Master syscalls, bufio package, optimal buffer sizes, and efficient file I/O patterns

Buffered I/O in Go

Buffered I/O is one of the most impactful optimizations for I/O-heavy applications. The performance difference between unbuffered and buffered I/O can be orders of magnitude. This article dives deep into why, and how to use Go's buffered I/O effectively.

Why Syscalls Are Expensive

Every unbuffered read or write operation triggers a system call, which is an expensive context switch between user space and kernel space.
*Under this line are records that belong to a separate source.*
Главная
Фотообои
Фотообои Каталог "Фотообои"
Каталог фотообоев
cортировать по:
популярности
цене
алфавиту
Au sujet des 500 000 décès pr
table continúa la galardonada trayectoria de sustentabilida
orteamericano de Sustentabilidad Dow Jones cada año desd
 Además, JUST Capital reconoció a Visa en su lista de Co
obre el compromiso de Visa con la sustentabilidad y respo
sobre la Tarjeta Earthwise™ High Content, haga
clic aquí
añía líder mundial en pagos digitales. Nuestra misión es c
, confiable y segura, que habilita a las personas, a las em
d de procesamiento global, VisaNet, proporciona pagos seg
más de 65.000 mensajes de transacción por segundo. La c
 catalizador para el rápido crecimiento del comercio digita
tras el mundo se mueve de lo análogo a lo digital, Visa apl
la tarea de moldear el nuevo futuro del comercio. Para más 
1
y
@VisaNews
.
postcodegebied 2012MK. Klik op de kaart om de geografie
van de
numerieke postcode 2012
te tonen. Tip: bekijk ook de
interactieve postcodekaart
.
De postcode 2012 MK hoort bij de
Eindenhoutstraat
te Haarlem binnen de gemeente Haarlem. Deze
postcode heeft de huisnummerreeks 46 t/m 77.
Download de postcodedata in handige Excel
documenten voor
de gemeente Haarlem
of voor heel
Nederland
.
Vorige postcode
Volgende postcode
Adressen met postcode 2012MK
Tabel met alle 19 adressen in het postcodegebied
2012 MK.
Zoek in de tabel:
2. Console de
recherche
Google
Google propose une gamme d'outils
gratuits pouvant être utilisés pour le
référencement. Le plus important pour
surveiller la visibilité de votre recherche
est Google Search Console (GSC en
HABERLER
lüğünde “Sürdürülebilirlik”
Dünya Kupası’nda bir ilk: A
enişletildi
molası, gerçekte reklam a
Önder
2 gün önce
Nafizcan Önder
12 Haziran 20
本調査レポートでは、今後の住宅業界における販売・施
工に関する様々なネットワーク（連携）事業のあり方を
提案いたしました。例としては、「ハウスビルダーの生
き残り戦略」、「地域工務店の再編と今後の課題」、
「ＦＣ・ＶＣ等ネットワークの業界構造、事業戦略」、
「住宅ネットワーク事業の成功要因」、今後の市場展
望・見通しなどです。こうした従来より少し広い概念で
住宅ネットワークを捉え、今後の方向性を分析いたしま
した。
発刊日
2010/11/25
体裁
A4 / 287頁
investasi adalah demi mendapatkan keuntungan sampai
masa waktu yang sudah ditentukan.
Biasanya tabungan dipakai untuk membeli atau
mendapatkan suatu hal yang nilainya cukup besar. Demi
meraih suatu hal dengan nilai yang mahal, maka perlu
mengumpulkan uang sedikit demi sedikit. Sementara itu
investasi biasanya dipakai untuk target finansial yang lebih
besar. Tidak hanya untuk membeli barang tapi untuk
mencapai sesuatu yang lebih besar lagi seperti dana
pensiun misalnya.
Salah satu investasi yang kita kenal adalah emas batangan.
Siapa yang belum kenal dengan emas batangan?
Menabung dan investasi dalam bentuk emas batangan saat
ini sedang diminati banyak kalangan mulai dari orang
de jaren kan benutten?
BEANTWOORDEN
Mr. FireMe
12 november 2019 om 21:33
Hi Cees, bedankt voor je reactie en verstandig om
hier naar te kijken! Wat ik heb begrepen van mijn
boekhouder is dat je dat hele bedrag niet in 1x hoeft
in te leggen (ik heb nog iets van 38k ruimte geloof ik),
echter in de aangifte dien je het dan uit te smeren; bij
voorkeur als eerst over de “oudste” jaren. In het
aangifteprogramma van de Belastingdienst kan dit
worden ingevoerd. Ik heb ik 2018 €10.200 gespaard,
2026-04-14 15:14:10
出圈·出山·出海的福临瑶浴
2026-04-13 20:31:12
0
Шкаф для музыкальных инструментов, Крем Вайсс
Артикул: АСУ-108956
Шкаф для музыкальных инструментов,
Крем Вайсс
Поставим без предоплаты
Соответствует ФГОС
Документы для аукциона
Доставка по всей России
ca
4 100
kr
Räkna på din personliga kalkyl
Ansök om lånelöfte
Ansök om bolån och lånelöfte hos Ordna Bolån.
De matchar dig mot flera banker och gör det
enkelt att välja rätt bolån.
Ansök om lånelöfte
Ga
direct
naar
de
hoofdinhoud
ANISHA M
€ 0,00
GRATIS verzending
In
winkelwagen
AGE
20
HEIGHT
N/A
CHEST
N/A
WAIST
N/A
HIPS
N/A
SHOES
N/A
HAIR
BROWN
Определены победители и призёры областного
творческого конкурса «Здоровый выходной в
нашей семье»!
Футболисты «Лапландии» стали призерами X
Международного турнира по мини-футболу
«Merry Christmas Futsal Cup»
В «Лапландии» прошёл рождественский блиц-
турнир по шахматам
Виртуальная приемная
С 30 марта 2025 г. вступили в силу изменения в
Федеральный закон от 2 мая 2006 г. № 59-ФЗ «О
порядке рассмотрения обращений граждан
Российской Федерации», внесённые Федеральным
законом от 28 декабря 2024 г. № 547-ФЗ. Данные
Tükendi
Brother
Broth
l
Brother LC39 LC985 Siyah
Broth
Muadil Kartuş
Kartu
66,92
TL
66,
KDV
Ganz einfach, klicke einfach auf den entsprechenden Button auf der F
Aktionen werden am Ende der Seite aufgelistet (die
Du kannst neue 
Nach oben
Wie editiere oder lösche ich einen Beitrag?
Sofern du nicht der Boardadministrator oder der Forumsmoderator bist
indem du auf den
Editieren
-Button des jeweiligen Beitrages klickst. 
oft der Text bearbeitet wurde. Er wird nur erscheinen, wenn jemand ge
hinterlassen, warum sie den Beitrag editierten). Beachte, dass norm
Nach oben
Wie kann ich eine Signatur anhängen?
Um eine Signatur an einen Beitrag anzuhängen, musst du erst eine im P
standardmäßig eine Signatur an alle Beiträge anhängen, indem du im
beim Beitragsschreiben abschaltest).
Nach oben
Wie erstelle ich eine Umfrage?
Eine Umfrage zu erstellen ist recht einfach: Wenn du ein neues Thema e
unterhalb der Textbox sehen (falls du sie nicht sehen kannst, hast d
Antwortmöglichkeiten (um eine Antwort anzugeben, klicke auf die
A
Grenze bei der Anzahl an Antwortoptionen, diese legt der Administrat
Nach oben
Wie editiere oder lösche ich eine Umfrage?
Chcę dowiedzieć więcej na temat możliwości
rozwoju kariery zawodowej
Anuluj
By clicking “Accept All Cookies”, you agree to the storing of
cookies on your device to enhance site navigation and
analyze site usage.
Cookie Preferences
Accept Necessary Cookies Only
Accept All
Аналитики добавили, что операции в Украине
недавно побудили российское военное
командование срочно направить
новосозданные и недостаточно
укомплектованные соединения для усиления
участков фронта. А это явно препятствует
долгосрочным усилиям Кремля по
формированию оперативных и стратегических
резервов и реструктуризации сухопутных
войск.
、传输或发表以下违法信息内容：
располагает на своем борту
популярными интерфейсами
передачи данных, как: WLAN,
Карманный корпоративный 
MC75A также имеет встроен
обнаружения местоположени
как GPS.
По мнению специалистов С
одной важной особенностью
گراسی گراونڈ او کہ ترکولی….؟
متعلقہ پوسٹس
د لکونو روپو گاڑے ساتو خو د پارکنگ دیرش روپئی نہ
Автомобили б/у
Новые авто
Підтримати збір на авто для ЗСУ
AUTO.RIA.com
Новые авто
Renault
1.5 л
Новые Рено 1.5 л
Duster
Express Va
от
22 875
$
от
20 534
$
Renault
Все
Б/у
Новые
This context switch involves:

CPU state switching - The kernel saves the current CPU state and loads its own
Mode transitions - Switching from user mode to kernel mode
Memory translation - TLB flushes for address space translation
Instruction pipeline disruption - Modern CPUs lose optimization work

A single syscall can cost 100-1000+ CPU cycles. When you're reading a file byte-by-byte without buffering, you're making a syscall for each byte—absolutely devastating for performance.

Buffering solves this by accumulating many bytes in memory before making a single syscall. Instead of 1,000,000 syscalls to read 1MB, you might make just 1-2 syscalls.

bufio.Reader and bufio.Writer

The bufio package provides buffered wrappers around io.Reader and io.Writer interfaces. These are the primary tools for reducing syscalls.

Basic Usage

package main

import (
	"bufio"
	"fmt"
	"os"
)

func main() {
	// Unbuffered read (bad for many small reads)
	file, _ := os.Open("data.txt")
	defer file.Close()

	// Buffered read (much better!)
	reader := bufio.NewReader(file)
	line, _ := reader.ReadString('\n')
	fmt.Println(line)
}

bufio.NewReader() wraps an io.Reader with a default 4096-byte buffer. bufio.NewWriter() does the same for io.Writer.

Optimal Buffer Sizes

The default 4KB buffer works well for most scenarios, but optimal buffer size depends on your I/O pattern and hardware:

SSD sequential reads: 64KB-512KB buffers can be beneficial
HDD access: Larger buffers (256KB+) reduce seeks
Network I/O: 32KB-64KB often works well
Small objects: 4KB may be inefficient due to overhead

You can customize buffer size:

// Create a reader with 64KB buffer
reader := bufio.NewReaderSize(file, 64*1024)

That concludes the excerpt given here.